Traditional metrics for accuracy
When evaluating data automation systems, particularly those with optical character recognition (OCR) capabilities, accuracy rates are a key concern. But for biologics manufacturers, measuring data automation accuracy is neither as simple – nor as critical – as it may seem. Usually measured as the percentage of characters or words correctly detected by an automated system, accuracy is an important metric for certain OCR applications, such as scanning printed text documents. In these cases, OCR can often achieve close to 100% accuracy, although ink bleed-through or page skew can impact results. But for handwritten documents – particularly those written in cursive – character recognition becomes much more complicated, and accuracy metrics become harder to define, as they become intrinsicly tied to a document's legibility. If a human cannot decipher a particular character or word, then software generally cannot be expected to either.
Limitations of traditional accuracy metrics in biopharma
For biopharma documents, character and word accuracy generally aren’t the most useful metrics. These documents are usually not composed of paragraphs of text but instead contain structured and unstructured – and often handwritten – data that we wish to be able to search and analyze. This means effective data automation requires something different than basic character accuracy – it requires an understanding of the data. For example, it may not matter whether a system can accurately read the letters in an illegible signature, but instead whether it can accurately match that signature to others from the same person. In addition, biopharma records may make use of industry- or company-specific codewords or acronyms that would not be found in a standard dictionary, which impacts the relevance of traditional accuracy metrics.
High quality, useful data is the ultimate goal of data automation for biopharma, and extraction accuracy is just one piece of that puzzle. An effective solution delivers data that is not only accurate, but also clean, comprehensive, timely, and source-trackable – and extracted in a way that preserves its context and structure. This allows the data to be confidently used and reused to answer different ad-hoc questions – all without having to go back to the original paper records.

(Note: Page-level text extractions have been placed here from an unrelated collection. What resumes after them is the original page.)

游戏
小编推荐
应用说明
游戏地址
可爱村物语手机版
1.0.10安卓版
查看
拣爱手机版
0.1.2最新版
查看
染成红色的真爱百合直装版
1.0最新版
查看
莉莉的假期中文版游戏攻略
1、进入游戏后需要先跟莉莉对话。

High quality, useful data is the ultimate goal of data automation for biopharma, and extraction accuracy is just one piece of that puzzle. An effective solution delivers data that is not only accurate, but also clean, comprehensive, timely, and source-trackable – and extracted in a way that preserves its context and structure. This allows the data to be confidently used and reused to answer different ad-hoc questions – all without having to go back to the original paper records.
The critical role of data
As we’ve seen, the concept of accuracy for biopharma data automation is much more complex than in the traditional OCR sense. It is helpful to think of it as encompassing the following:
- An accurate extraction of what was actually recorded on paper. This may include words that are misspelled or fields that are missing. It may use context to understand whether something is the number zero or the letter O. It also reflects a document's legibility and thus can help companies improve legibility – a key part of the FDA’s Good Documentation Practices.
- An accurate interpretation of the intended meaning of the data within each form field. A simple example of this is understanding that “05/06/24” is a date – and knowing whether it means May 6 or June 5. In certain cases the system might even be able to surpass what is legible to humans by understanding the scope of possible values for a certain piece of data. For example, a field might contain the hard-to-read initials of a lab technician. But a system that knows the initials of all ten possible lab technicians can confidently zone in on the correct one.

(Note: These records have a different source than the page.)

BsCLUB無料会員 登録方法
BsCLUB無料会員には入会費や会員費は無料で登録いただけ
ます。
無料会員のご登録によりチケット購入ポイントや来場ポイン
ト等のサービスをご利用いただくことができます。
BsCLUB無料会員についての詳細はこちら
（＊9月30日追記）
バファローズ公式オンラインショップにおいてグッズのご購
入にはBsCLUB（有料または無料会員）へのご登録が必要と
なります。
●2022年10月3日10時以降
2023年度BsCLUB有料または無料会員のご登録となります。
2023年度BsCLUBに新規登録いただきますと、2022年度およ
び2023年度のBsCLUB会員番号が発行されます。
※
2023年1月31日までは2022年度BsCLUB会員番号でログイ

- An accurate representation of the structure of a document and how the fields relate to each other. This means the ability to identify fields without templates or tagging, and to automatically recognize different versions of the same form. It means interpreting field names and values within tables – as well as parsing structures with embedded tables, irregular tables, fields with multiple data types, and tables without lines between the cells. It also includes handling crossed out and corrected entries in a GMP-compliant manner. This requires a high level of sophistication that is critical to making the extracted data useful for later analysis.
These considerations illustrate how nuanced the topic of accuracy is when looking at data automation solutions for biologics manufacturers. It can’t be captured by any one metric. Instead, it is important to understand the system’s full capabilities in extracting useful, high quality data – and how that translates into tangible business benefits.